The project was sponsored by the Center of the American Experiment, the Coalition for Marriage, Family and Couples Education and the Institute for American Values. Lead researchers included Norval Glenn, University of Texas; Steven Nock, University of Virginia; and Linda Waite, University of Chicago.
“Marriage is more than a private emotional relationship. It is also a social good,” the researchers note. “Not every person can or should marry. And not every child raised outside of marriage is damaged as a result. But communities where good-enough marriages are common have better outcomes for children, women and men than do communities [with] high rates of divorce, unmarried childbearing and high-conflict or violent marriages.”
Among the key points researchers culled from two decades of research:
- Marriage increases the likelihood that fathers have good relationships with their children.
“Mothers as well as fathers are affected by the absence of marriage,” the study states. “Single mothers on average report more conflict with and less monitoring of their children than do married mothers. … But children’s relationships with their fathers are at even greater risk. Sixty-five percent of young adults whose parents divorced had poor relationships with their fathers (compared to 29 percent from non-divorced families).”
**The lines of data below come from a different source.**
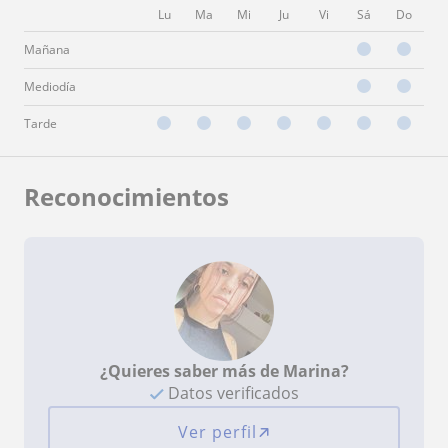
Lu
Ma
Mi
Ju
Vi
Sá
Do
Mañana
Mediodía
Tarde
Reconocimientos
¿Quieres saber más de Marina?
Datos verificados
Ver perfil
- Cohabitation is not the functional equivalent of marriage.
“As a group, cohabitors in the United States more closely resemble singles than married people,” the report explains. “Children with cohabiting parents have outcomes more similar to the children living with single (or remarried) parents than children from intact marriages. … Couples who live together also, on average, report relationships of lower quality than do married couples — with cohabitors reporting more conflict, more violence and lower levels of satisfaction and commitment.”
- Growing up outside an intact marriage increases the likelihood that children will themselves divorce or become unwed parents.
On this point, the researchers cite a litany of warnings: “Children whose parents divorce or fail to marry are more likely to become young unwed parents, to divorce and to have unhappy marriages and/or relationships. Daughters raised outside of intact marriages are approximately three times more likely to end up unwed mothers than are children whose parents married and stayed married. Parental divorce approximately doubles the odds that adult children will also divorce.”
- Divorce and unmarried childbearing increase poverty for both children and mothers.
“The effects of family structure on poverty remain powerful, even after controlling for race and family background,” the report summarizes. “Changes in family structure are an important cause of new entries into poverty.”
- Married couples seem to build more wealth on average than singles or cohabiting couples.
- Married men earn more money than do single men with similar education and job histories.
“A large body of research, both in the United States and other developed countries, finds that married men earn between 10 and 40 percent more than do single men with similar education and job histories. … Married men appear to have greater work commitment, lower quit rates and healthier and more stable personal routines (including sleep, diet and alcohol consumption).”
- Parental divorce (or failure to marry) appears to increase children’s risk of school failure.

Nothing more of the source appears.